Schließlich bringt der Data Act erstmals umfassende und grundlegende Pflichten zur Interoperabilität von Datenräumen und Datenverarbeitungsdiensten. Damit sollen Hindernisse für eine gemeinsame Datennutzung beseitigt und der intelligente Vertragsschluss vorangetrieben werden.

Chance und Risiko

Unternehmen werden von den Regelungen des Data Act in vielen ihrer Tätigkeitsbereiche betroffen sein. Für Verpflichtete ist das eine enorme Umsetzungsaufgabe, für Begünstigte eine Chance. Ob der Data Act die Datenwirtschaft aber wirklich beflügeln kann, wie er es bezweckt, ist offen: Die Regelungen des Data Act sind oft unklar, sein Verhältnis zu Datenschutz und Geschäftsgeheimnisschutz wirft fundamentale Fragen auf. Eine derartige Rechtsunsicherheit ist erfahrungsgemäß selten Innovationstreiber. Die weitere Konkretisierung und Präzisierung der jetzt kommenden Regelungen auch durch eine stringente Anwendung in der Praxis wird angesichts dessen die große Aufgabe der nächsten Monate und womöglich gar Jahre in der Digitalwirtschaft.

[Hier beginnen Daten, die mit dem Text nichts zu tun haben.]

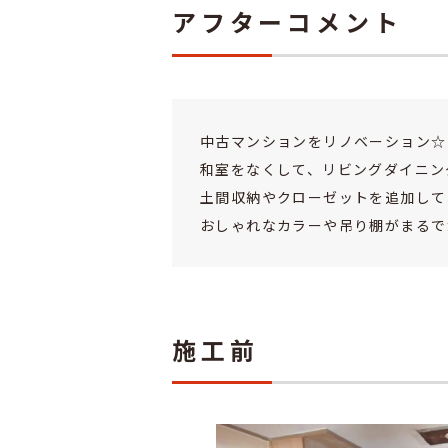
アフターコメント
中古マンションをリノベーション☆
和室をなくして、リビングダイニン
土間収納やクローゼットを追加して
おしゃれなカラーや吊り棚がまるで
施工前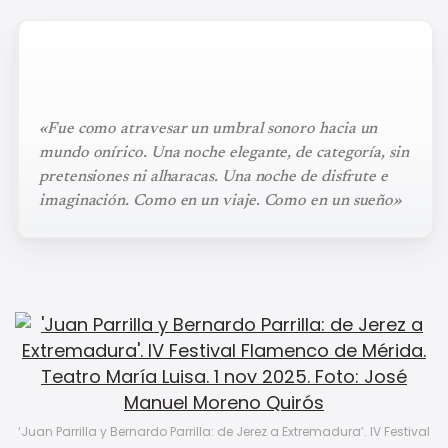
«Fue como atravesar un umbral sonoro hacia un
mundo onírico. Una noche elegante, de categoría, sin
pretensiones ni alharacas. Una noche de disfrute e
imaginación. Como en un viaje. Como en un sueño»
‘Juan Parrilla y Bernardo Parrilla: de Jerez a Extremadura’. IV Festival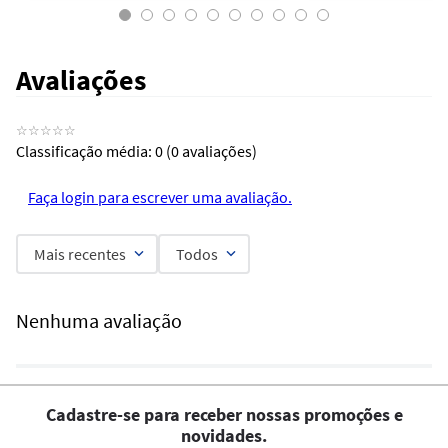
Avaliações
☆
☆
☆
☆
☆
Classificação média: 0
(0 avaliações)
Faça login para escrever uma avaliação.
Mais recentes
Todos
Nenhuma avaliação
Cadastre-se para receber nossas promoções e
novidades.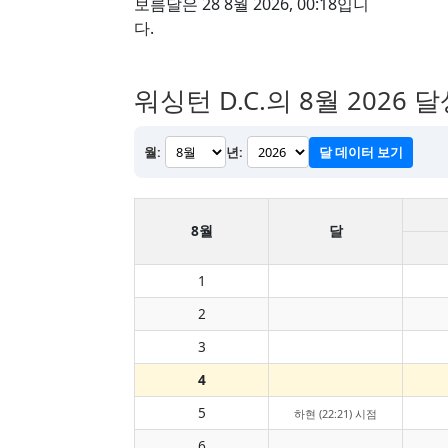
보름달은 28 8월 2026, 00:18입니
다.
워싱턴 D.C.의 8월 2026
월:
년:
달 데이터 보기
8월
달
1
2
3
4
5
하현 (22:21) 시점
6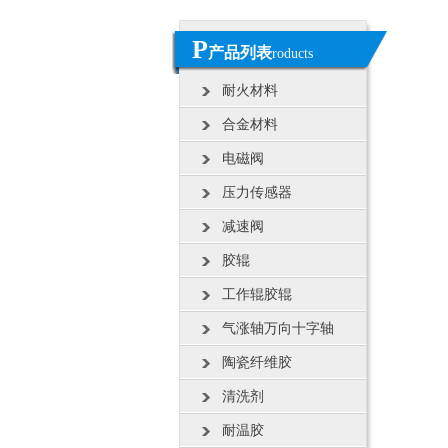
P
产品列表
roducts
耐火材料
合金材料
电磁阀
压力传感器
减速阀
胶辊
工作辊胶辊
气涨轴万向十字轴
陶瓷纤维胶
清洗剂
耐温胶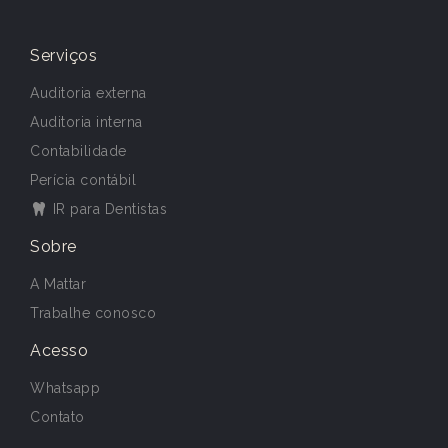
Serviços
Auditoria externa
Auditoria interna
Contabilidade
Perícia contábil
IR para Dentistas
Sobre
A Mattar
Trabalhe conosco
Acesso
Whatsapp
Contato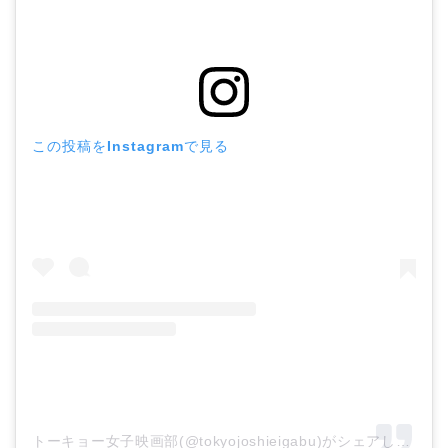
この投稿をInstagramで見る
トーキョー女子映画部(@tokyojoshieigabu)がシェアした投稿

Die Autorin ist Partnerin und Fachanwältin für Verwaltungsrecht in der Kanzlei Loschelder in Köln und betreibt einen Blog zum Thema Digitalisierung und Recht. Sie hat gemeinsam mit Dr. Patrick Pommerening und Philipp Schoel einen Einführungsband zum Data Governance Act verfasst, der im August auch in englischer Sprache als Teil der Kooperationsreihe der Verlage Nomos, C.H.Beck und Hart Publishing erscheint. Die zweite Auflage des Einführungsbandes, die für das kommenden Jahr geplant ist, wird sich auch dem Data Act widmen.